**Exercise goal:** If a line in the entries below includes the string "Phoenix", copy it out.

**Provided material:**
—————

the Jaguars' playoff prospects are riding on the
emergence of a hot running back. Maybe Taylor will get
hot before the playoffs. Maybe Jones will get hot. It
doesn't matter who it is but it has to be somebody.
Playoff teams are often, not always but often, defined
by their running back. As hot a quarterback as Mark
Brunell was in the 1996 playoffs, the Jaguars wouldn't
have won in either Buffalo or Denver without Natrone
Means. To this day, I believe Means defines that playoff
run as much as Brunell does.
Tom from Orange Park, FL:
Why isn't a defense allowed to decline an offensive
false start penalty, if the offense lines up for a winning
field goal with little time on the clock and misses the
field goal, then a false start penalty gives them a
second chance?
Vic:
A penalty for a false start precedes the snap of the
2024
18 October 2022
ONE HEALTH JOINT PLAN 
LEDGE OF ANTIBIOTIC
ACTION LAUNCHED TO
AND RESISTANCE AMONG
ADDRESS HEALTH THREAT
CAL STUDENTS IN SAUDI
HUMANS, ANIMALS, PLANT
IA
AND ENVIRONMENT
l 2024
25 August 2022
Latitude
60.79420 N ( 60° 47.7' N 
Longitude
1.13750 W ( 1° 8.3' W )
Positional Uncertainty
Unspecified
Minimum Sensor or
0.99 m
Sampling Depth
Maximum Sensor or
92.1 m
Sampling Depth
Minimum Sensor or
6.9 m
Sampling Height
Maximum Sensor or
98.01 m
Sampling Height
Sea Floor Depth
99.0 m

—————

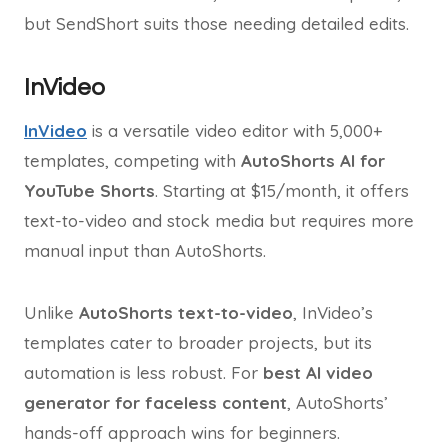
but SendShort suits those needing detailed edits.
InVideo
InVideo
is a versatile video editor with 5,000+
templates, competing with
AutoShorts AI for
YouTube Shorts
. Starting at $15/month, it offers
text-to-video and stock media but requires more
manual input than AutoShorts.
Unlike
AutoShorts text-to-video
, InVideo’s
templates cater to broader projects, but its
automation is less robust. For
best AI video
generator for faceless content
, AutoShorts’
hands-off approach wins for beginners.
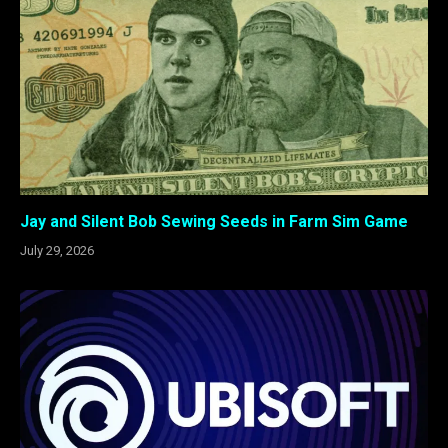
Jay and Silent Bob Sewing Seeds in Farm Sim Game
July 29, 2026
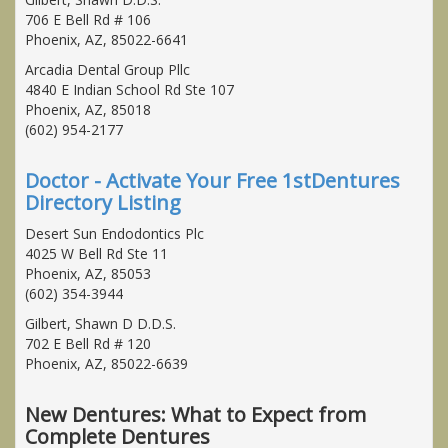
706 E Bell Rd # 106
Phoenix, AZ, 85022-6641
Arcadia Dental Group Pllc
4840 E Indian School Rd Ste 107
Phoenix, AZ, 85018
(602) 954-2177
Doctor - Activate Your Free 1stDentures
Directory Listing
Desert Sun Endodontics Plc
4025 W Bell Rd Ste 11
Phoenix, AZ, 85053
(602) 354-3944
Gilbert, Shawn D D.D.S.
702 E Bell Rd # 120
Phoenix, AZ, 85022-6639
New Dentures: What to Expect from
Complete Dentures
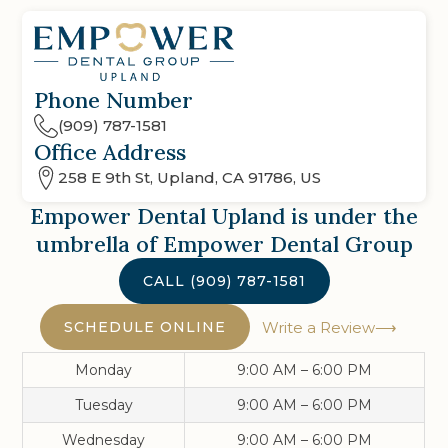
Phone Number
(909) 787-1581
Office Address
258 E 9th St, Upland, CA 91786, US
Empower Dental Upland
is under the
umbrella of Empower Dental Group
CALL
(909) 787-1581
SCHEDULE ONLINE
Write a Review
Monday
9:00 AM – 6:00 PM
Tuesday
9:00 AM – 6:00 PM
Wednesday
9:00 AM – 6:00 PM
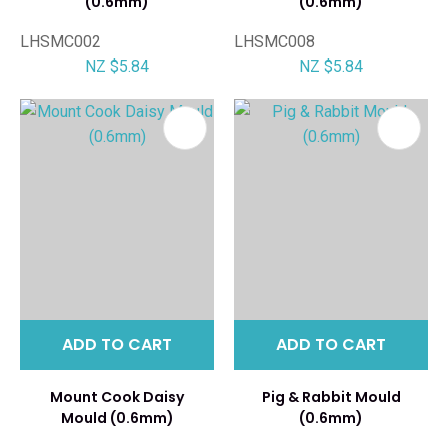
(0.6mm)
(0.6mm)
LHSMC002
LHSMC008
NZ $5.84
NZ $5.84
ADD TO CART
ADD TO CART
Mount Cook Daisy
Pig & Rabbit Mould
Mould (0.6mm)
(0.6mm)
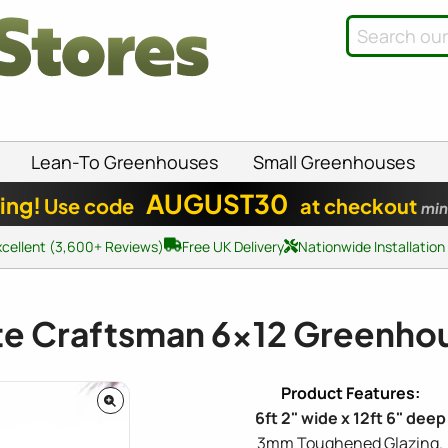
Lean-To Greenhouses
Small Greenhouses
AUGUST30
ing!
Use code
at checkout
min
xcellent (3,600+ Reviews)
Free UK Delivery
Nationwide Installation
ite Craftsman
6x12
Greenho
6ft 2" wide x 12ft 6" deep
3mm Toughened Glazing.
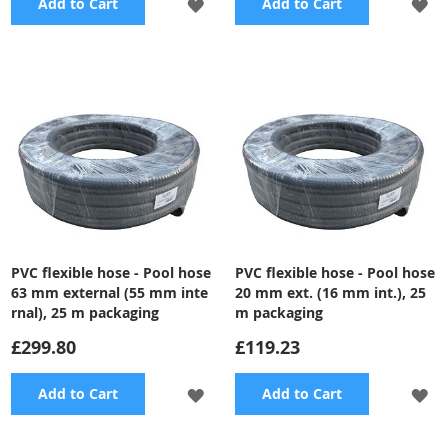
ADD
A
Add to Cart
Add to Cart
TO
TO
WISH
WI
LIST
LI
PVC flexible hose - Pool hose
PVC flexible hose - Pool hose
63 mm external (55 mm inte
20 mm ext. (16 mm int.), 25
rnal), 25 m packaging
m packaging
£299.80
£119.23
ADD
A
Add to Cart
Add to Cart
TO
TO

—————

**Result:**
Phoenix, AZ, 85022-6641
Phoenix, AZ, 85018
Phoenix, AZ, 85053
Phoenix, AZ, 85022-6639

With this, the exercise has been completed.